TMD
The causes and solutions to your ailing jaw(s)
If you clicked on this article there is a good chance that at some point in your life you have dealt with a problem (or problems) with your jaw. This may have been pain, clicking, tightness, and many of the other symptoms that go along with it. This could have ranged from a mild nuisance to outright debilitating You’ve also probably scoured the internet for fixes, desperately trying for relief. Again, if you’re still reading this then prior solutions have been less than satisfactory.
In this article I will break down what you can actually do to fix your TMD for good. This isn’t going to consist purely of quick fixes or tricks to solve your problems for good, but to help you understand what may be going wrong and what needs to be done to fix it.
Ok let’s start with what temporal mandibular dysfunction is and what it entails…
The term temporal mandibular dysfunction (TMD) is a blanket term used to describe whenever something goes wrong at the temporal mandibular joint (TMJ). Though there are obvious symptoms such as pain and clicking in the joint as well as tightness of the surrounding muscles there are a number of other symptoms that go along with it. Some of these include:
Local pain
Radiating pain in the head, neck, and shoulder region
Headaches
Tinnitus, ear issues
Anxiety/restlessness
Clicking, popping, grinding of the TMJ
Limited motion at the TMJ
Tightness of the jaw, throat, and neck muscles
Vertigo, dizziness, balance issues
Facial pain/paralysis
Eustachian tube problems
Thoracic outlet syndrome (numbness/weakness of the upper limbs)
It is rare for TMD to be isolated to just physical problems, as these other symptoms can accompany it in countless combinations. TMD may not necessarily be the cause, sometimes being a reaction to a number of other stressors or problems. For this reason, TMD can be difficult to pinpoint.
What is TMD?
So quite literally TMD is any form of dysfunction of the temporomandibular joint. In translation, when the mandible does not move or otherwise behave as it should. This is true for just about any joint but the jaw is fairly unique in the body and possesses a number of different motions for several roles.
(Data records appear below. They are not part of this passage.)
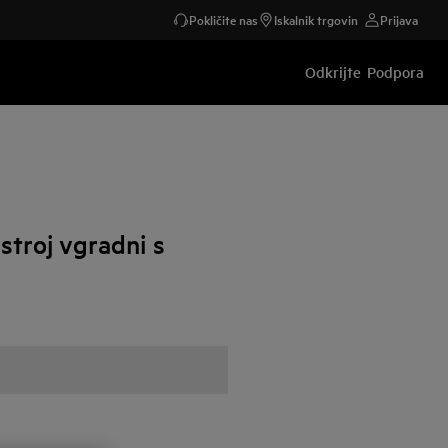
Pokličite nas
Iskalnik trgovin
Prijava
Odkrijte
Podpora
troj vgradni s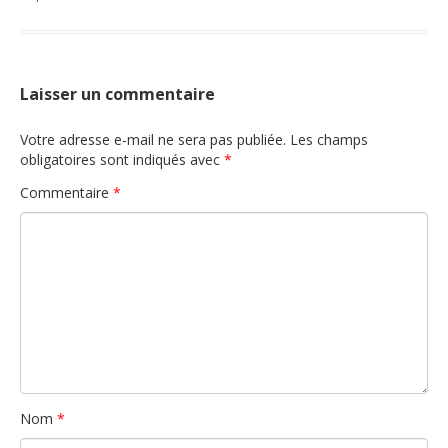
Laisser un commentaire
Votre adresse e-mail ne sera pas publiée.
Les champs
obligatoires sont indiqués avec
*
Commentaire
*
Nom
*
A common misconception about the temporomandibular joint is that it is just a hinge, opening and closing the jaw upon a fixed axis. I won’t harp on the common man because it does look like a hinge from the outside, but any time spent looking at basic anatomy dispels this idea instantly. There is no excuse for professionals who think and act like this is the case.

So if the TMJ isn’t a pure hinge how does it work? In reality, the TMJ can move in all three planes: opening, closing, shifting from side to side, and even tilting in either direction. If you look at the mandibular condyle —the structure that interfaces with the joint in the skull— it supports these movements with an ellipsoid shape. Since bones mold themselves to their demands, this shape gives away its true behavior.
What makes things fairly more complex is the articular disk that exists within the joint. This is meant to protect the rest of the joint as the mandible goes through its movements. Ideally the mandible and articular disc are in rhythm, dancing together within the joint.
The trickiest movement is mandibular depression, opening the jaw. Here the mandible swings forward and downward simultaneously. Meanwhile the disc must keep pace with the mandible, again guiding it through the process. In TMD, this movement is often the most difficult, leading to clicking, popping, tightness, and even pain. The disc and mandible become desynchronized.
This grows ever trickier with the additions of lateral movements, such as those involved in chewing as well as general movements like walking and moving the neck. These also involve slight movements of the jaw. The mandible may end up twisted and contorted, opening and closing fine on one side but not on the other.
Disrupted movement, mainly excessive retraction back into the joint, can induce physical stress on the joint itself while also interfering with some of the structures located in the area. These include various nerves and blood vessels, whose irritation can lead to some of the secondary symptoms of TMD like tinnitus, vertigo, and facial pain.
The direct cause of this is some sort of dysfunction with the muscles that attach to and move the mandible. Not just the muscles that attach to the mandible but also other muscles and fascial tissue that connects to it indirectly. The tongue, hyoid bone, and face all share connections to the mandible, meaning that they can all alter its behavior.
Since fascial tissue spans even larger swathes of the body these can impact the jaw when they tighten and otherwise become stiff and inflexible. Changes throughout the body can end up being felt in the jaw as the phrase “everything is connected” isn’t just a meaningless platitude but a physiological reality.